I Turned Around and She Was Gone is very much a Magnet Production in the sense that they have “gone back to our old team. So Mark Fleischman is directing, Craig Leo is designing, Ina Wichterich has done the choreography, me acting and Neo Muyanga has done the original music,” explained Jennie Reznek.

The Magnet Theatre has been at the forefront of educational programmes in the theatre industry for the past 27 years, but it is their professional stage productions, many of which have some or most of those names involved, that keep them in the minds of the audience.

With this new production, Magnet’s dream team are giving the newer trainee members of the company the chance to see how the seasoned professionals do it: “It allows them to see us at work. And also, what’s happening now is that we’ve got four Expanded Public Works placements, which is like a third year of training, and three of them are making solo shows.”

A big part of the Magnet Theatre signature is also what Reznek loves about working with one of South Africa’s longest standing theatre companies: “Whenever we do approach a new piece, we don’t repeat the same formulas, so none of our shows look the same, but there is a similar... locating of the story in the body, and in the physical images on the stage.

“But, in all the pieces we try to find a new form that best tells the story we want to tell.”

This time around it is storytelling which crosses a wide range of theatrical styles, “so there’s a little bit of clown, a little bit of high Greek tragedy, dance, very straight storytelling ...it’s quite Brechtian as well because we break the fourth wall.”

Reznek is also excited because it is the first time that she is performing with an audience on three sides: “It makes for a very intimate experience, for both me and the audience. That’s one of the interesting and compelling aspects of the play, how intimate it is and how much I speak directly to the audience.”

Another different aspect is also that I Turned Around and She Was Gone takes its starting point from a fully realised script written in blank verse by Reznek, rather than an extensive workshop process.

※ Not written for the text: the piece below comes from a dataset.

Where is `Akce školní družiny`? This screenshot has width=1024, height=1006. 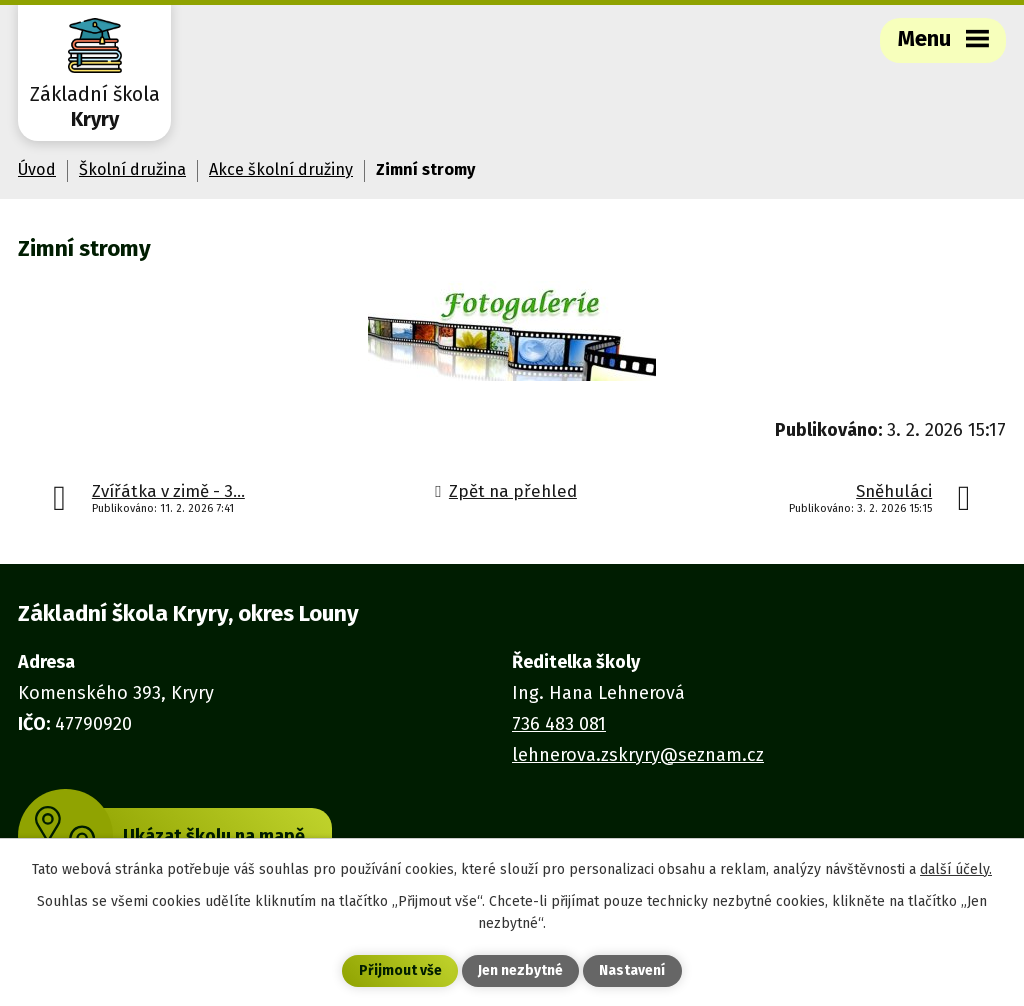 Akce školní družiny is located at coordinates (281, 169).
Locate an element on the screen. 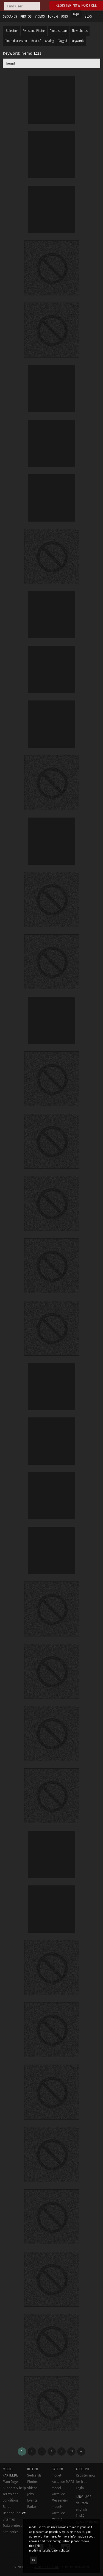  deutsch is located at coordinates (82, 2503).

The basic narrative is that of the Greek story about Demeter and Persephone and the origin of seasons. “When I first started working Mark said, no,” she sighs. “You’re trying to do too many things at once. We have to find a framework.”

The Persephone/Demeter myth viewed as not an abduction story but rather one of change, turned out to be the lens he meant: “To become an adult one has to leave one’s mother and engage with your own wild self that is different from your mother and you have to individuate, and in order to individuate, you have to step into the dark.”

“I originally wanted to tell a story... I’m 55 and my daughter is 15. As I’m moving towards being an old crone basically, my daughter is moving from being a child into a woman. I was fascinated that this movement was happening at the same time in our home.

“Plus I witnessed my own mother’s death, so I was witness to a woman moving from matter into spirit, so I became very interested in these powerful moments of transition that women go through.”

The story is partly about what each of the Demeter and Persephone characters lose and gain, “but also any woman’s story about the loss of their younger self. You look in the mirror and ask ‘what happened?’”

• I Turned Around and She Was Gone is on at the Magnet Theatre from February 18 to March 14, Wednesdays to Saturdays at 8pm. Tickets:R120 at Computicket.